(Collected data)
----
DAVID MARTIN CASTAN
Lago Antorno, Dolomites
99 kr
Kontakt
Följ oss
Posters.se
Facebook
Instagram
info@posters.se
----
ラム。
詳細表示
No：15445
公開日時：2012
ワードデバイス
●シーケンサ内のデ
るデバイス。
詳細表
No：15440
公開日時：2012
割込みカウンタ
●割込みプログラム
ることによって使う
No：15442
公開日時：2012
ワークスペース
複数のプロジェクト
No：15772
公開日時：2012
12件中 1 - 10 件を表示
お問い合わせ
----
What the task requires =
Look above for the line with "DAVID MARTIN CASTAN" and the line with "info@posters.se". Write out those two lines and all the lines between them, exactly, and no others.

Solution to this problem =
DAVID MARTIN CASTAN
Lago Antorno, Dolomites
99 kr
Kontakt
Följ oss
Posters.se
Facebook
Instagram
info@posters.se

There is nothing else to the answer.